• Information given
Segment Open
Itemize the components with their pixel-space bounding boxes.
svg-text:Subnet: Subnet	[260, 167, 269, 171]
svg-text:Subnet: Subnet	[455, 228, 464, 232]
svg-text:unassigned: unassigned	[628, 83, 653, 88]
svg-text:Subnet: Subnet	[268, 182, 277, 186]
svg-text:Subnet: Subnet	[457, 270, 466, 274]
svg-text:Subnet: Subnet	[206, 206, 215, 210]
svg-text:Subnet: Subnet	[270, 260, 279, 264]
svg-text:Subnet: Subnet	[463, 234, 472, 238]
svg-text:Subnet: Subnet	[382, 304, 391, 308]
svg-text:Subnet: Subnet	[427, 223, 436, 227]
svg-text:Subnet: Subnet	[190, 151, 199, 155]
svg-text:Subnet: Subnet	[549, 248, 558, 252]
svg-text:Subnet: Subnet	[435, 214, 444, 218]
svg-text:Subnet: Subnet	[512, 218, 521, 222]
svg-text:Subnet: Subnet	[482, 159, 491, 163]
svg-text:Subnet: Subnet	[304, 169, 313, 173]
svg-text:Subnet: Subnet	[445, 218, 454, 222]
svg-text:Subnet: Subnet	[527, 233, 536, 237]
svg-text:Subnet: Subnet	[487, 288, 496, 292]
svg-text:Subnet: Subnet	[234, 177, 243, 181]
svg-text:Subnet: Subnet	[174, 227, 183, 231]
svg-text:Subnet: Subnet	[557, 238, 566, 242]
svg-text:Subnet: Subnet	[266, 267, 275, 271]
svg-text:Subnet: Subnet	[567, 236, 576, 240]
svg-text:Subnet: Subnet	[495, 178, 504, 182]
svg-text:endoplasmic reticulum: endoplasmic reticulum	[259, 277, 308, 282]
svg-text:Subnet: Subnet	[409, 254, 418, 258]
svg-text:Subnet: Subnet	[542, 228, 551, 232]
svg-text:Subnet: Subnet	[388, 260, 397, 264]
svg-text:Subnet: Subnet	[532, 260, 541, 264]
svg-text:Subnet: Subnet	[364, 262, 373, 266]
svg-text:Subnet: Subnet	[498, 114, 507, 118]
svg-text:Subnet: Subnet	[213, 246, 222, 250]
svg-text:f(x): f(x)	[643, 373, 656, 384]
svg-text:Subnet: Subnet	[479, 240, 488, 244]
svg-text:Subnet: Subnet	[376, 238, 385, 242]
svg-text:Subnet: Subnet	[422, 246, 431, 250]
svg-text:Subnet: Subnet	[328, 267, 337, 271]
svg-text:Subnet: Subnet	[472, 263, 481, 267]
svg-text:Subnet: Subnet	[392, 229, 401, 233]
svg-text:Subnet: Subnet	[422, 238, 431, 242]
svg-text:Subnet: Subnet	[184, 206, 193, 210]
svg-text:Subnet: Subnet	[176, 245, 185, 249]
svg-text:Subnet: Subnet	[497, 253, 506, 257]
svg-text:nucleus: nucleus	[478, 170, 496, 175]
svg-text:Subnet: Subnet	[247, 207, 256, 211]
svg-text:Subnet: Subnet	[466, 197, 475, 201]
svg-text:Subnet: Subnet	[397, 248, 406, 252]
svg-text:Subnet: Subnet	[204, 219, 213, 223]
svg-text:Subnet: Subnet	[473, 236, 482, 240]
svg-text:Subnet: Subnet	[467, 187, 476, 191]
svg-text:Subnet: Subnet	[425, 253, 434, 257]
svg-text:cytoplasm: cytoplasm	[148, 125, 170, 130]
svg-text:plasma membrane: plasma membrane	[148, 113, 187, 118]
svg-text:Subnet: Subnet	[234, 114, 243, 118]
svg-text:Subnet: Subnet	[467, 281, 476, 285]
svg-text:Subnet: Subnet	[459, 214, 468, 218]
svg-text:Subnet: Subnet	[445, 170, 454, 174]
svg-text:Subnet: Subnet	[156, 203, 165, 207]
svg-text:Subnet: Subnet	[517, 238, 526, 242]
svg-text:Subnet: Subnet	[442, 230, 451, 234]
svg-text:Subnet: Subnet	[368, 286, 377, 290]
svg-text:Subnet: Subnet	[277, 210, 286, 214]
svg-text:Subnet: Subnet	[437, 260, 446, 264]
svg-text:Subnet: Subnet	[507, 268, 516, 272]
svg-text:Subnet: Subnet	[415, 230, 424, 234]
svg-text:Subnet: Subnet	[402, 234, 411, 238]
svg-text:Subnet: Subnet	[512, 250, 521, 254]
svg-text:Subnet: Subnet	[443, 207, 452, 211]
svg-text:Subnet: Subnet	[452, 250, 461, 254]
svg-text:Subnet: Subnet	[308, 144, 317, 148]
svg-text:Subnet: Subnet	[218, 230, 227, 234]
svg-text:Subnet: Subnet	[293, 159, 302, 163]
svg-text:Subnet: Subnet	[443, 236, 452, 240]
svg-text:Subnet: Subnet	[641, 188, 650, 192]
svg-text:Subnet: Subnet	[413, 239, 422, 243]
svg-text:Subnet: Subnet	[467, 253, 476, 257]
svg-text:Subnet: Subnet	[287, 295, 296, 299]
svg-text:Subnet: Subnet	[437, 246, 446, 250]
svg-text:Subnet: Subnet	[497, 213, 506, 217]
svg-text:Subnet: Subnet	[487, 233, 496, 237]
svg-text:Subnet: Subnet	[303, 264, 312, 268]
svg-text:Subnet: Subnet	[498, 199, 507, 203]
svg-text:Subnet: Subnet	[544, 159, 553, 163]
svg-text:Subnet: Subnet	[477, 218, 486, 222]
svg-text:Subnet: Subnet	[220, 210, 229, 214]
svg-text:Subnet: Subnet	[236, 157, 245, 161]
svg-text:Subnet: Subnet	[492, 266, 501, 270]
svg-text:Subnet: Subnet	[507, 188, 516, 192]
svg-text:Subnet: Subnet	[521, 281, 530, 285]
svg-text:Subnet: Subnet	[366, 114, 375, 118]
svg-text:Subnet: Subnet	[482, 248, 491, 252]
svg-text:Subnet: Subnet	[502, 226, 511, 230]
Segment Closed
• What to produce
Set down the material exactly, keeping every line.

• Output for this exercise
Itemize the components with their pixel-space bounding boxes.
svg-text:Subnet: Subnet	[260, 167, 269, 171]
svg-text:Subnet: Subnet	[455, 228, 464, 232]
svg-text:unassigned: unassigned	[628, 83, 653, 88]
svg-text:Subnet: Subnet	[268, 182, 277, 186]
svg-text:Subnet: Subnet	[457, 270, 466, 274]
svg-text:Subnet: Subnet	[206, 206, 215, 210]
svg-text:Subnet: Subnet	[270, 260, 279, 264]
svg-text:Subnet: Subnet	[463, 234, 472, 238]
svg-text:Subnet: Subnet	[382, 304, 391, 308]
svg-text:Subnet: Subnet	[427, 223, 436, 227]
svg-text:Subnet: Subnet	[190, 151, 199, 155]
svg-text:Subnet: Subnet	[549, 248, 558, 252]
svg-text:Subnet: Subnet	[435, 214, 444, 218]
svg-text:Subnet: Subnet	[512, 218, 521, 222]
svg-text:Subnet: Subnet	[482, 159, 491, 163]
svg-text:Subnet: Subnet	[304, 169, 313, 173]
svg-text:Subnet: Subnet	[445, 218, 454, 222]
svg-text:Subnet: Subnet	[527, 233, 536, 237]
svg-text:Subnet: Subnet	[487, 288, 496, 292]
svg-text:Subnet: Subnet	[234, 177, 243, 181]
svg-text:Subnet: Subnet	[174, 227, 183, 231]
svg-text:Subnet: Subnet	[557, 238, 566, 242]
svg-text:Subnet: Subnet	[266, 267, 275, 271]
svg-text:Subnet: Subnet	[567, 236, 576, 240]
svg-text:Subnet: Subnet	[495, 178, 504, 182]
svg-text:endoplasmic reticulum: endoplasmic reticulum	[259, 277, 308, 282]
svg-text:Subnet: Subnet	[409, 254, 418, 258]
svg-text:Subnet: Subnet	[542, 228, 551, 232]
svg-text:Subnet: Subnet	[388, 260, 397, 264]
svg-text:Subnet: Subnet	[532, 260, 541, 264]
svg-text:Subnet: Subnet	[364, 262, 373, 266]
svg-text:Subnet: Subnet	[498, 114, 507, 118]
svg-text:Subnet: Subnet	[213, 246, 222, 250]
svg-text:f(x): f(x)	[643, 373, 656, 384]
svg-text:Subnet: Subnet	[479, 240, 488, 244]
svg-text:Subnet: Subnet	[376, 238, 385, 242]
svg-text:Subnet: Subnet	[422, 246, 431, 250]
svg-text:Subnet: Subnet	[328, 267, 337, 271]
svg-text:Subnet: Subnet	[472, 263, 481, 267]
svg-text:Subnet: Subnet	[392, 229, 401, 233]
svg-text:Subnet: Subnet	[422, 238, 431, 242]
svg-text:Subnet: Subnet	[184, 206, 193, 210]
svg-text:Subnet: Subnet	[176, 245, 185, 249]
svg-text:Subnet: Subnet	[497, 253, 506, 257]
svg-text:nucleus: nucleus	[478, 170, 496, 175]
svg-text:Subnet: Subnet	[247, 207, 256, 211]
svg-text:Subnet: Subnet	[466, 197, 475, 201]
svg-text:Subnet: Subnet	[397, 248, 406, 252]
svg-text:Subnet: Subnet	[204, 219, 213, 223]
svg-text:Subnet: Subnet	[473, 236, 482, 240]
svg-text:Subnet: Subnet	[467, 187, 476, 191]
svg-text:Subnet: Subnet	[425, 253, 434, 257]
svg-text:cytoplasm: cytoplasm	[148, 125, 170, 130]
svg-text:plasma membrane: plasma membrane	[148, 113, 187, 118]
svg-text:Subnet: Subnet	[234, 114, 243, 118]
svg-text:Subnet: Subnet	[467, 281, 476, 285]
svg-text:Subnet: Subnet	[459, 214, 468, 218]
svg-text:Subnet: Subnet	[445, 170, 454, 174]
svg-text:Subnet: Subnet	[156, 203, 165, 207]
svg-text:Subnet: Subnet	[517, 238, 526, 242]
svg-text:Subnet: Subnet	[442, 230, 451, 234]
svg-text:Subnet: Subnet	[368, 286, 377, 290]
svg-text:Subnet: Subnet	[277, 210, 286, 214]
svg-text:Subnet: Subnet	[437, 260, 446, 264]
svg-text:Subnet: Subnet	[507, 268, 516, 272]
svg-text:Subnet: Subnet	[415, 230, 424, 234]
svg-text:Subnet: Subnet	[402, 234, 411, 238]
svg-text:Subnet: Subnet	[512, 250, 521, 254]
svg-text:Subnet: Subnet	[443, 207, 452, 211]
svg-text:Subnet: Subnet	[452, 250, 461, 254]
svg-text:Subnet: Subnet	[308, 144, 317, 148]
svg-text:Subnet: Subnet	[218, 230, 227, 234]
svg-text:Subnet: Subnet	[293, 159, 302, 163]
svg-text:Subnet: Subnet	[443, 236, 452, 240]
svg-text:Subnet: Subnet	[641, 188, 650, 192]
svg-text:Subnet: Subnet	[413, 239, 422, 243]
svg-text:Subnet: Subnet	[467, 253, 476, 257]
svg-text:Subnet: Subnet	[287, 295, 296, 299]
svg-text:Subnet: Subnet	[437, 246, 446, 250]
svg-text:Subnet: Subnet	[497, 213, 506, 217]
svg-text:Subnet: Subnet	[487, 233, 496, 237]
svg-text:Subnet: Subnet	[303, 264, 312, 268]
svg-text:Subnet: Subnet	[498, 199, 507, 203]
svg-text:Subnet: Subnet	[544, 159, 553, 163]
svg-text:Subnet: Subnet	[477, 218, 486, 222]
svg-text:Subnet: Subnet	[220, 210, 229, 214]
svg-text:Subnet: Subnet	[236, 157, 245, 161]
svg-text:Subnet: Subnet	[492, 266, 501, 270]
svg-text:Subnet: Subnet	[507, 188, 516, 192]
svg-text:Subnet: Subnet	[521, 281, 530, 285]
svg-text:Subnet: Subnet	[366, 114, 375, 118]
svg-text:Subnet: Subnet	[482, 248, 491, 252]
svg-text:Subnet: Subnet	[502, 226, 511, 230]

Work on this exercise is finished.